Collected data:
============================================================

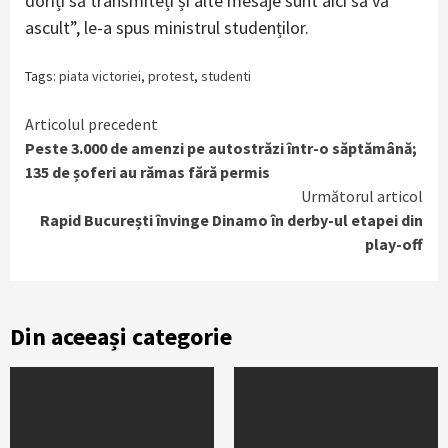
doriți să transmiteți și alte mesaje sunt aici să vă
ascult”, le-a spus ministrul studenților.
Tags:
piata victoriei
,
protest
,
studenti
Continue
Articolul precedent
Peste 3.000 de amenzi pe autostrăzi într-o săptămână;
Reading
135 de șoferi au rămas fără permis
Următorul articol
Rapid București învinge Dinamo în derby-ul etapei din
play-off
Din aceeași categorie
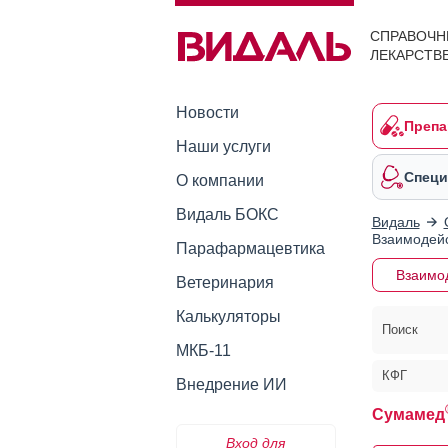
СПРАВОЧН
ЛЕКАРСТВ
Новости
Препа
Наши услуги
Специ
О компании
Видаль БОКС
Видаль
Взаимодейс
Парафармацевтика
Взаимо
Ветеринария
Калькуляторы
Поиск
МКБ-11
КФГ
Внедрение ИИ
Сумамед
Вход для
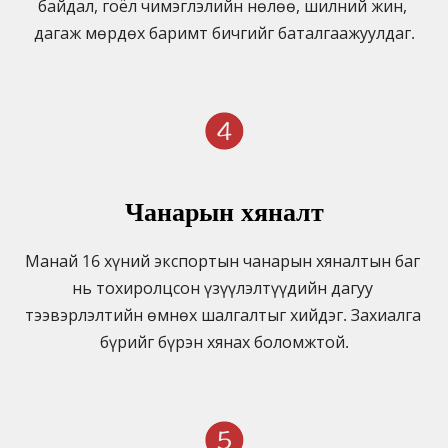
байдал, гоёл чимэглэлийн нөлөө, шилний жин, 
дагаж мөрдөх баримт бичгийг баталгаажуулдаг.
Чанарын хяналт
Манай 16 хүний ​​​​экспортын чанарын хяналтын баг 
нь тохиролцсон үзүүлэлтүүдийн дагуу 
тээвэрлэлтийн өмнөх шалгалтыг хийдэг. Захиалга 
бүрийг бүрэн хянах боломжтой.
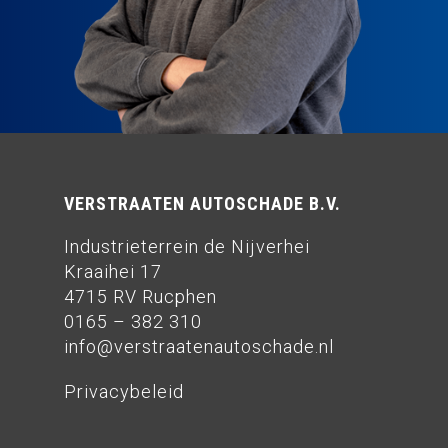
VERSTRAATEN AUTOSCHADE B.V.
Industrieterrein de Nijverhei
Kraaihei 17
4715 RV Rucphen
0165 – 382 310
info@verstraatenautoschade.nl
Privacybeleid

============================================================

Your objective ▸
In the data above, find the line with "Манай 16 хүний" and the line with "info@verstraatenautoschade.nl". Please copy exactly those two lines and every line between them, but not the pictures.

Written reply ▸
Манай 16 хүний ​​​​экспортын чанарын хяналтын баг 
нь тохиролцсон үзүүлэлтүүдийн дагуу 
тээвэрлэлтийн өмнөх шалгалтыг хийдэг. Захиалга 
бүрийг бүрэн хянах боломжтой.
VERSTRAATEN AUTOSCHADE B.V.
Industrieterrein de Nijverhei
Kraaihei 17
4715 RV Rucphen
0165 – 382 310
info@verstraatenautoschade.nl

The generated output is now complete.